[THE PROBLEM]
All lines of the records below that contain the word "plus" must be listed.

Stored records
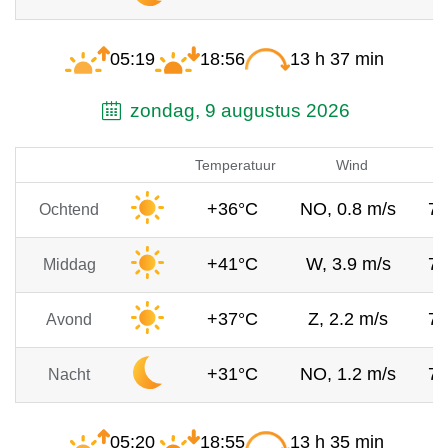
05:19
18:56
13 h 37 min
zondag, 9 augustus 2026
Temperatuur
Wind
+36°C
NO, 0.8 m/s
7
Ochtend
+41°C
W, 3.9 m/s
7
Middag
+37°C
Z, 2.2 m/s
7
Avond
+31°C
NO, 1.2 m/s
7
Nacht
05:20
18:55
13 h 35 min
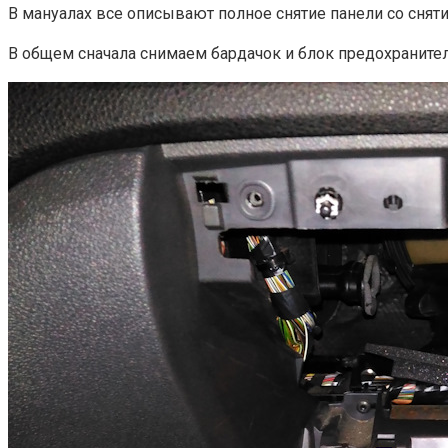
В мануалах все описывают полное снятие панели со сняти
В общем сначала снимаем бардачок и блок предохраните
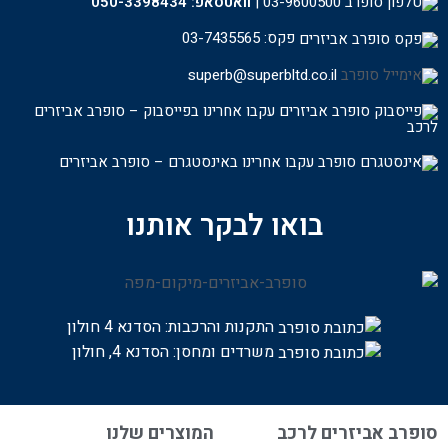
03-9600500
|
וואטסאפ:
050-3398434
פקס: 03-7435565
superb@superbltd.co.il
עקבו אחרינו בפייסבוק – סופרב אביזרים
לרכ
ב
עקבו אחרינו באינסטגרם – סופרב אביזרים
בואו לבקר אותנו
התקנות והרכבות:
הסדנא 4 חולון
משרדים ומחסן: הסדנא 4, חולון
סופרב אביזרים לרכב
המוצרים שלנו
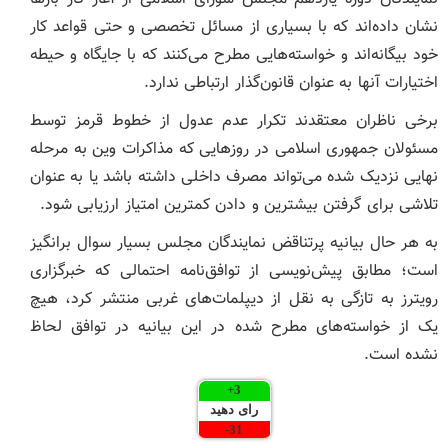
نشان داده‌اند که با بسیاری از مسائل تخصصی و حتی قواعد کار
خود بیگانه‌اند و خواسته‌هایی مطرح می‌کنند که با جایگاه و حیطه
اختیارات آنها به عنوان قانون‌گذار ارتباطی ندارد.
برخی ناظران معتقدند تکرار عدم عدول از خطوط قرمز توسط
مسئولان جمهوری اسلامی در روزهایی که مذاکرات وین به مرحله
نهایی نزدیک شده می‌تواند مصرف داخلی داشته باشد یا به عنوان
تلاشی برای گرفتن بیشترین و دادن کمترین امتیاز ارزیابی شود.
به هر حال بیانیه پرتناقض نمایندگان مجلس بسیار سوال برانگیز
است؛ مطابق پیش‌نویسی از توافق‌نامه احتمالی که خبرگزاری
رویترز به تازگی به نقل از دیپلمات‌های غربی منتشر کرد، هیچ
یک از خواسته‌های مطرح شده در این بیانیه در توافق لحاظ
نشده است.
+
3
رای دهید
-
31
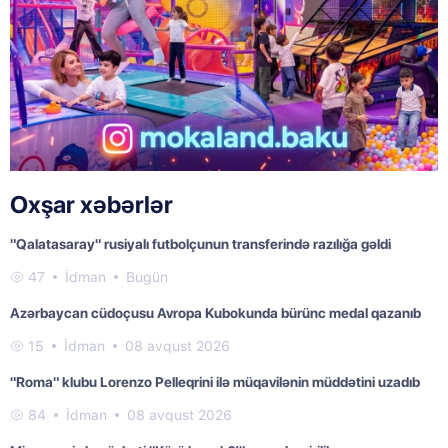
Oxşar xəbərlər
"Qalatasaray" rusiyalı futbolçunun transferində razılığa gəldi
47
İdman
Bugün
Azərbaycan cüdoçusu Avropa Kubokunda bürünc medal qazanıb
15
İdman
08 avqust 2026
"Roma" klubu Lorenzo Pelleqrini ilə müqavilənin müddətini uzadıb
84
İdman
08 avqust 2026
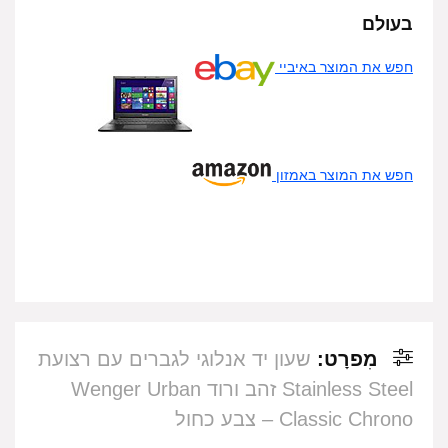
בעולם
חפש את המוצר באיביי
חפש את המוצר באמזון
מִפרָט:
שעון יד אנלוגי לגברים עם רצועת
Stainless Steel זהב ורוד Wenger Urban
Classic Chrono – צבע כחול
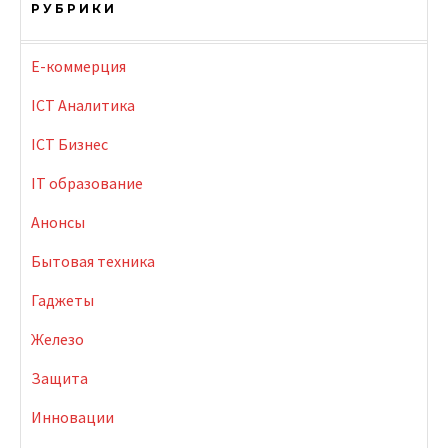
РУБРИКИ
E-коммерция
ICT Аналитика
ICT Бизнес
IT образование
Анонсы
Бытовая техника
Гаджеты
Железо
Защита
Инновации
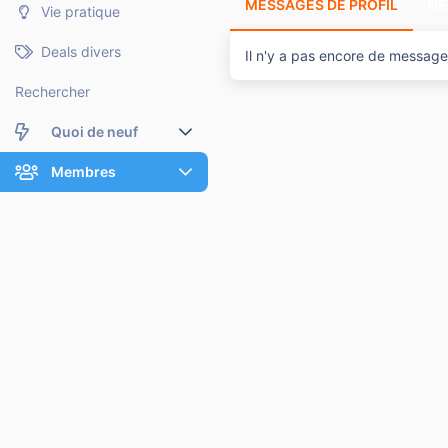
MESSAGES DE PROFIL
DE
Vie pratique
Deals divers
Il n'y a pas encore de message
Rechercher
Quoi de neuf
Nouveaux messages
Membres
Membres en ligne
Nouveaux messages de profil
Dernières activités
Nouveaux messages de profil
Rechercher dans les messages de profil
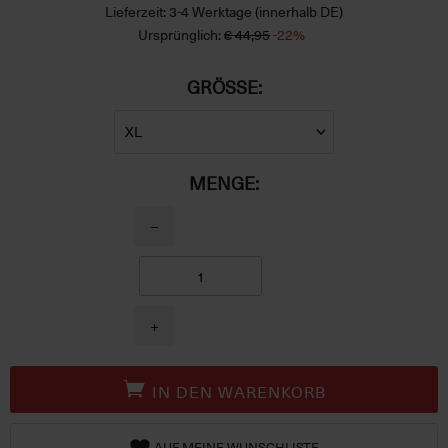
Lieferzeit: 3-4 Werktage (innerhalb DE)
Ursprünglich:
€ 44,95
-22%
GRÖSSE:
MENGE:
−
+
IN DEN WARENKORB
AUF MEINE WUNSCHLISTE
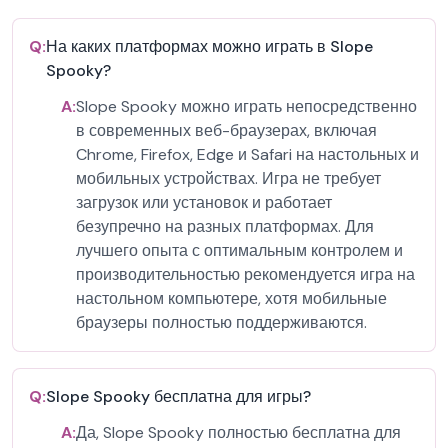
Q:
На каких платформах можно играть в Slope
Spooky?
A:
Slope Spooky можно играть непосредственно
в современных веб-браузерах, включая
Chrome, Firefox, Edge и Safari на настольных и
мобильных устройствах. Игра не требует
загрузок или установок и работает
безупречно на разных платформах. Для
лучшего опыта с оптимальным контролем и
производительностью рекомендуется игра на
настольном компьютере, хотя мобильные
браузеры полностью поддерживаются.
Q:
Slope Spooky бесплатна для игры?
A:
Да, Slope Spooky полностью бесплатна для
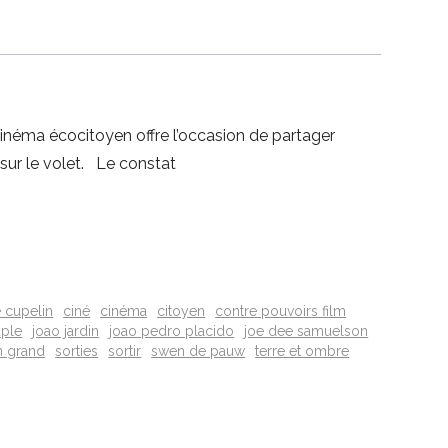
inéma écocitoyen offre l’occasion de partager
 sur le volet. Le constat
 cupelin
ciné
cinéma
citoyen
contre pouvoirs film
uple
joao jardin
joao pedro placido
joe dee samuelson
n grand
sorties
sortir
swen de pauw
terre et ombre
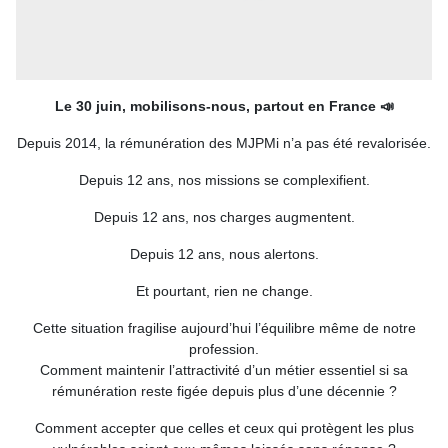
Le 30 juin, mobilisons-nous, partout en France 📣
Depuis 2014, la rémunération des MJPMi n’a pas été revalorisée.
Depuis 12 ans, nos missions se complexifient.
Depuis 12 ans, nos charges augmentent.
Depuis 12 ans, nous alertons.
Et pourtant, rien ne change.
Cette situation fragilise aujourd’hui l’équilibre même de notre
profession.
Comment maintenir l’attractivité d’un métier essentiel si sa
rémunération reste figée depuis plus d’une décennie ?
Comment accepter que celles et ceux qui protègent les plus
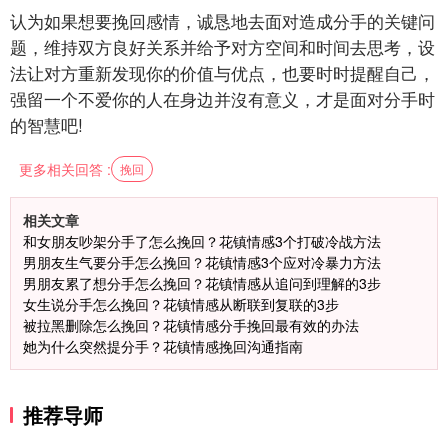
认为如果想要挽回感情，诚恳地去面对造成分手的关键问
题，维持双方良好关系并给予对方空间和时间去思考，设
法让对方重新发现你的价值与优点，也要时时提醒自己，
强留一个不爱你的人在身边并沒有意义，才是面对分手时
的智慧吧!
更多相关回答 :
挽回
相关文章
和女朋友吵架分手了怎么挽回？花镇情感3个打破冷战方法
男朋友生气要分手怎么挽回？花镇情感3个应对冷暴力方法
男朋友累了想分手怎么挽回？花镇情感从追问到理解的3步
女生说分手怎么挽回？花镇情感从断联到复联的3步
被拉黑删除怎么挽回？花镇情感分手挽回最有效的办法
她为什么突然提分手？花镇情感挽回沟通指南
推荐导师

---

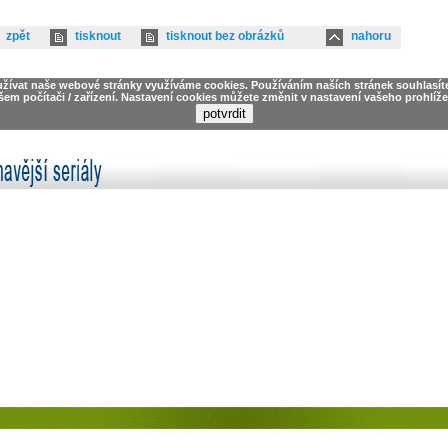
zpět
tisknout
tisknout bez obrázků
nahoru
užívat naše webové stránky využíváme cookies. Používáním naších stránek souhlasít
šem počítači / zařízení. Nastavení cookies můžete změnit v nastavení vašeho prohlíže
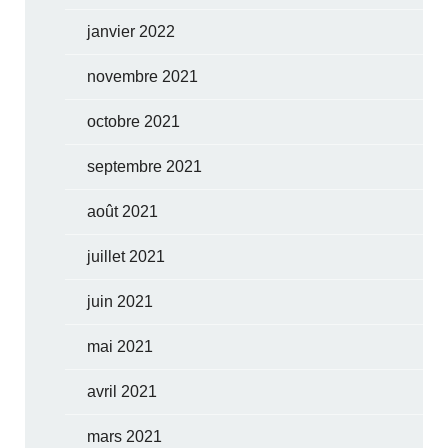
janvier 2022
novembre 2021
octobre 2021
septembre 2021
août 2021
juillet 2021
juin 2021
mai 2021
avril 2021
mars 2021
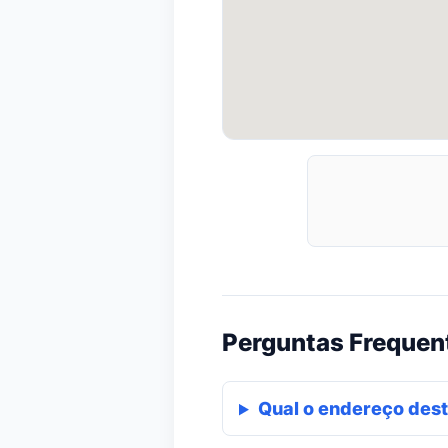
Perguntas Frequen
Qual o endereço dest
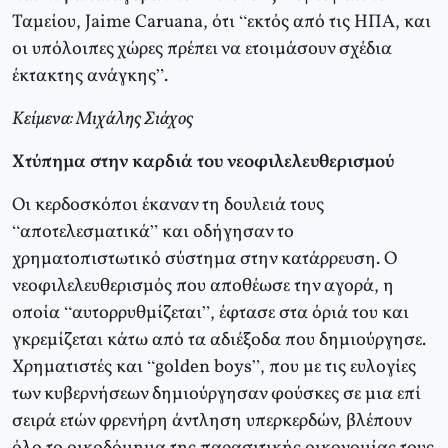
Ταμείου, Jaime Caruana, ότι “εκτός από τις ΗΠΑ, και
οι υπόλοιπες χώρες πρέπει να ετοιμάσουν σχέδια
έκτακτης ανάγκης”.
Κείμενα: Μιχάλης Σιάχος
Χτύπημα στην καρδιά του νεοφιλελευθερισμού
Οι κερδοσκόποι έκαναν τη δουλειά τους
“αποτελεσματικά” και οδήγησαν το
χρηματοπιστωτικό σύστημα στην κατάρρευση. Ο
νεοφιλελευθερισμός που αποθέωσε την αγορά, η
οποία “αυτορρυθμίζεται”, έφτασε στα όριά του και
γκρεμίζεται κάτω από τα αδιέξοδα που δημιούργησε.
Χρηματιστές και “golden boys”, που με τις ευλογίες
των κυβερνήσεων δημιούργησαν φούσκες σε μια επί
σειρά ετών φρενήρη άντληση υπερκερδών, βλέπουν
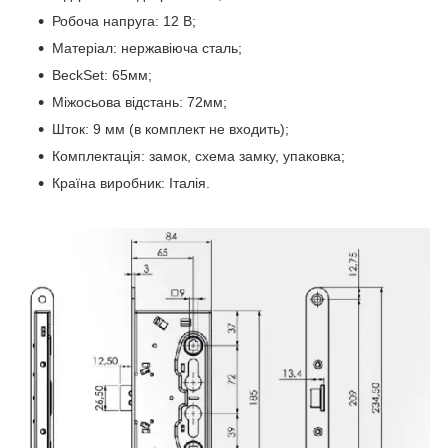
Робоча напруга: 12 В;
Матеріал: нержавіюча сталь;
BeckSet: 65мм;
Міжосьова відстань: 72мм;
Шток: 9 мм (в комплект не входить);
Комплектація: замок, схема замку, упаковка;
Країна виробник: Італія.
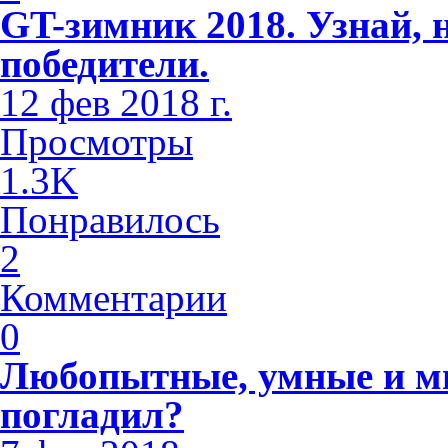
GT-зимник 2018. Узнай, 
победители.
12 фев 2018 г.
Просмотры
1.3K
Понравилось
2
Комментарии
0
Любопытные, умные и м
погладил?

--

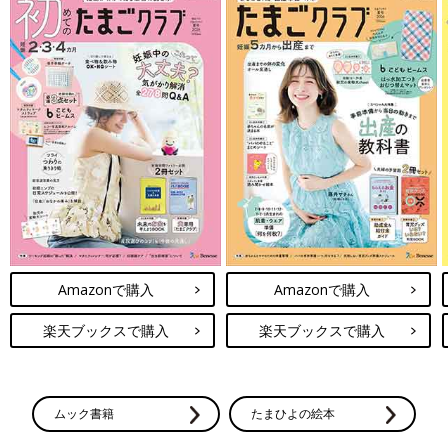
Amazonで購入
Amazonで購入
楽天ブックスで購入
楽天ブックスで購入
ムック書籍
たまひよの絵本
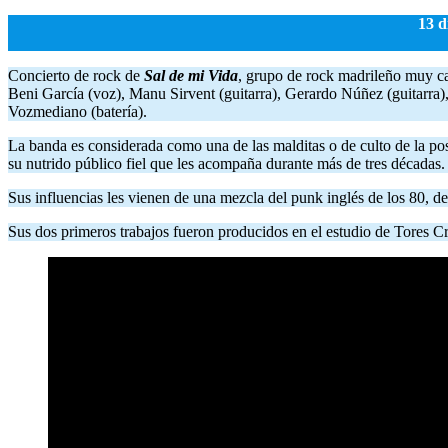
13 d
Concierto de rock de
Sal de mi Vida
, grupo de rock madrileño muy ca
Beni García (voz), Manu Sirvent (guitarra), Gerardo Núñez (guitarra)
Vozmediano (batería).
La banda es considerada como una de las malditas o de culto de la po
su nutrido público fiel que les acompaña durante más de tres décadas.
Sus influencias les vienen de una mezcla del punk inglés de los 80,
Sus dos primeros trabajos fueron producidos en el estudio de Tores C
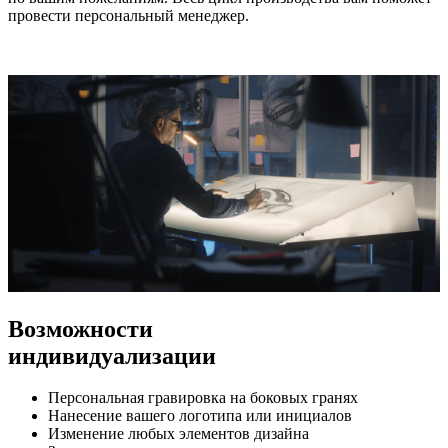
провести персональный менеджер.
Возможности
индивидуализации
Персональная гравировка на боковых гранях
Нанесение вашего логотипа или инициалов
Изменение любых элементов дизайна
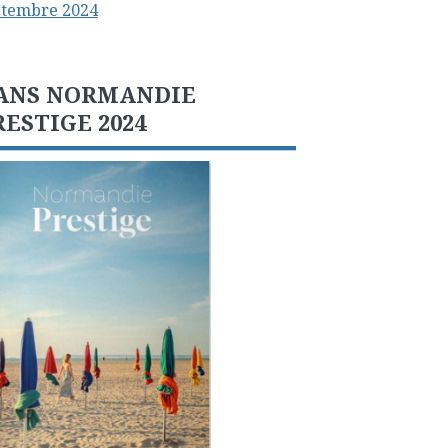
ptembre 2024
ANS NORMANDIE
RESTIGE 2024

[YOUR SOLUTION]
rémunération reste figée depuis plus d’une décennie ?
Comment accepter que celles et ceux qui protègent les plus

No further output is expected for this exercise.